When `serviceAssoc` is `False` (or no service ID), the queue goes to `activeSubs` normally.
## updateActiveService — accumulative XOR merge
`updateActiveService` adds to an existing `ServiceSub` rather than replacing it. It increments the queue count (`n + addN`) and appends the IdsHash (`idsHash <> addIdsHash`). The `<>` on `IdsHash` is XOR — this means the hash is order-independent and can be built incrementally as individual subscription confirmations arrive.
The guard `serviceId == serviceId'` silently drops updates if the service ID has changed (e.g., credential rotation happened between individual queue confirmations).
## setSubsPending — mode-dependent redistribution
`setSubsPending` handles two cases based on whether the transport session mode (entity vs shared) matches the session key shape:
1. **Mode matches key shape** (`entitySession == isJust connId_`): in-place demotion via `setSubsPending_` — active subs move to pending within the same `SessSubs` entry.
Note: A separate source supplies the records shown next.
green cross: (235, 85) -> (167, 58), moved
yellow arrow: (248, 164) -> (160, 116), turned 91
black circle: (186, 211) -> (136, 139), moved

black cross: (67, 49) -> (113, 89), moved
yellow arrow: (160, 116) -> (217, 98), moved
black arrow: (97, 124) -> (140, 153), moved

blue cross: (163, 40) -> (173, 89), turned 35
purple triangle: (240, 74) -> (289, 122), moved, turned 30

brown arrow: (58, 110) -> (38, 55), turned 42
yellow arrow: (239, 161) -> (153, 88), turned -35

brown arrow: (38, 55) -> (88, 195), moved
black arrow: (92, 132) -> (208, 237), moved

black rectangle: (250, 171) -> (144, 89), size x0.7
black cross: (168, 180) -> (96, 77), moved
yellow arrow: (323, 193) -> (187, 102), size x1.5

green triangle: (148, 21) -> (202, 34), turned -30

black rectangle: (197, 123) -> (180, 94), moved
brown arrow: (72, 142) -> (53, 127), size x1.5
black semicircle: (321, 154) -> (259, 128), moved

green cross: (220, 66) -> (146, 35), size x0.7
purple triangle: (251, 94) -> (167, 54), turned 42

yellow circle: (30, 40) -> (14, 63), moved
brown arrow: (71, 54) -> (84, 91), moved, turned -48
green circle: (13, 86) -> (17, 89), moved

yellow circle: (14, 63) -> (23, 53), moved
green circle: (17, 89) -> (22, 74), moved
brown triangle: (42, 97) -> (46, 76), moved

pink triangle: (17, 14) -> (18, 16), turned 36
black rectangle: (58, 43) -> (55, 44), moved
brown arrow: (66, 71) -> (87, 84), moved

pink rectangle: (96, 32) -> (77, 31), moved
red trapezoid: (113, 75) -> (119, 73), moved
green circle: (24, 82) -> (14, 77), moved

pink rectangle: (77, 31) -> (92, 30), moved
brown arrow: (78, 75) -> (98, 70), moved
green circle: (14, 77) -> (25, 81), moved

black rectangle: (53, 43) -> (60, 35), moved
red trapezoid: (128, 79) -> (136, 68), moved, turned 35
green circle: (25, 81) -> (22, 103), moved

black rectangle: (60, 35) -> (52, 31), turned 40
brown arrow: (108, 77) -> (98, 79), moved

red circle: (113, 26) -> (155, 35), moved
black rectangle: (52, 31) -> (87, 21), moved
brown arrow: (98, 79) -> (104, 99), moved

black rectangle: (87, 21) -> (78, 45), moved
Session ID is cleared (`Nothing`).
2. **Mode mismatch** (e.g., switching from shared session to entity mode): the entire `SessSubs` entry is **deleted** from the map (`TM.lookupDelete`), and all subscriptions are redistributed to new per-entity session keys via `addPendingSub (uId, srv, sessEntId (connId rq))`. This changes the map granularity — one shared entry becomes many entity entries.
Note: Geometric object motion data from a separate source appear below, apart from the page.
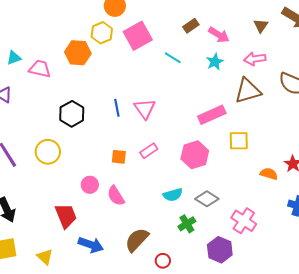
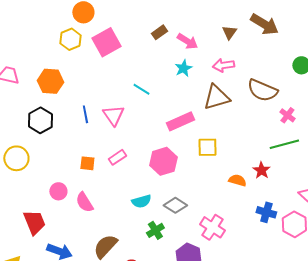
orange hexagon: (78, 53) -> (50, 81), moved
cyan line: (173, 58) -> (141, 89), moved

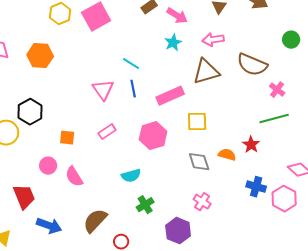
blue line: (85, 114) -> (133, 89), moved
black hexagon: (40, 120) -> (30, 112), moved
orange square: (87, 163) -> (67, 138), moved
gray diamond: (175, 205) -> (199, 162), moved, turned 40
pink cross: (212, 227) -> (202, 202), size x0.7

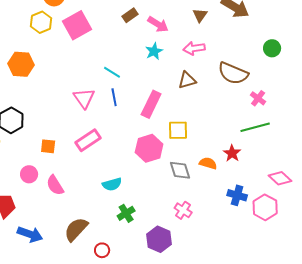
brown triangle: (206, 72) -> (187, 80), size x0.7
pink rectangle: (170, 96) -> (151, 104), turned -40
pink rectangle: (107, 132) -> (88, 140), size x1.4
pink hexagon: (153, 136) -> (149, 148), moved

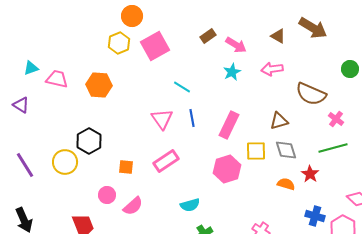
brown triangle: (200, 15) -> (278, 36), turned -35
cyan line: (112, 72) -> (182, 87), moved
brown triangle: (187, 80) -> (279, 121), moved
gray diamond: (180, 170) -> (286, 150), moved
pink semicircle: (55, 185) -> (133, 206), turned -100

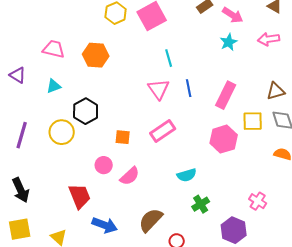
cyan triangle: (31, 68) -> (54, 86), moved
cyan line: (182, 87) -> (169, 58), moved, turned 42
purple line: (25, 165) -> (22, 135), turned 48

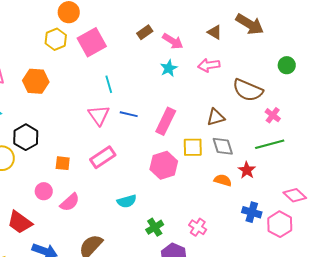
blue line: (189, 88) -> (129, 114), turned -66
red trapezoid: (80, 196) -> (20, 222), turned 148
green cross: (201, 204) -> (155, 227), moved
Both paths check `Just sessId == sessId'` first — if the stored session ID doesn't match the one being invalidated, no work is done (returns empty).
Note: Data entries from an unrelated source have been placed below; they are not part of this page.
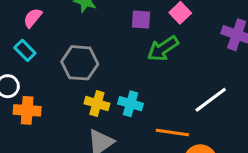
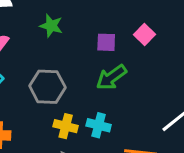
green arrow: (163, 49) -> (111, 77), moved

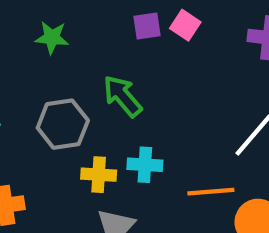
purple square: (106, 42) -> (147, 26), moved
green arrow: (111, 77) -> (123, 96), moved, turned 96

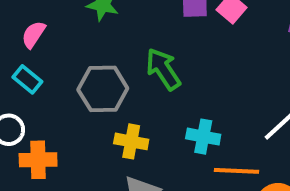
cyan cross: (145, 165) -> (203, 137), moved

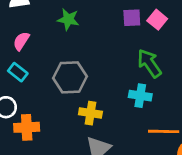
green arrow: (163, 69) -> (149, 63), moved
cyan cross: (203, 137) -> (140, 96), moved

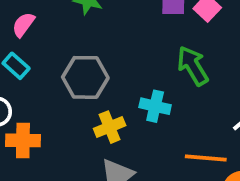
cyan cross: (140, 96) -> (155, 106), moved
yellow cross: (90, 113) -> (110, 127), turned -35

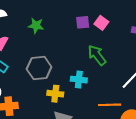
yellow cross: (110, 127) -> (55, 94), turned 35

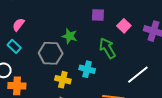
pink square: (101, 23) -> (124, 26), moved
green star: (36, 26) -> (70, 36), moved

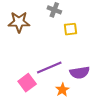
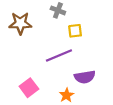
purple line: (49, 67) -> (59, 55), moved

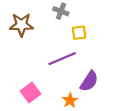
purple semicircle: (85, 77) -> (89, 81), turned -48

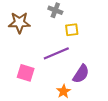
pink square: (30, 93) -> (26, 73), moved, turned -36

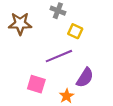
yellow square: (72, 30) -> (75, 31), turned 32
pink square: (26, 73) -> (36, 84), moved

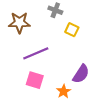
purple line: (59, 56) -> (36, 53), moved

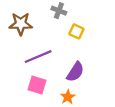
purple semicircle: (81, 74) -> (75, 72), moved

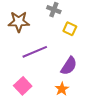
pink square: (37, 85) -> (23, 86), moved, turned 30

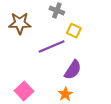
purple line: (35, 52) -> (52, 46), moved

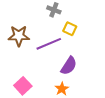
brown star: (20, 23) -> (19, 36), moved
## getSessSubs — lazy initialization
`getSessSubs` creates a new `SessSubs` entry if none exists for the transport session. This means any write operation (`addPendingSub`, `setSessionId`, etc.) will create map entries as a side effect. Read operations (`hasActiveSub`, `getActiveSubs`) use `lookupSubs` instead, which returns `Nothing`/empty without creating entries.
## updateClientNotices
Adjusts the `clientNoticeId` field on pending subscriptions in bulk. Uses `M.adjust`, so missing recipient IDs are silently skipped. Only modifies pending subs — active subs are not touched because they've already been confirmed.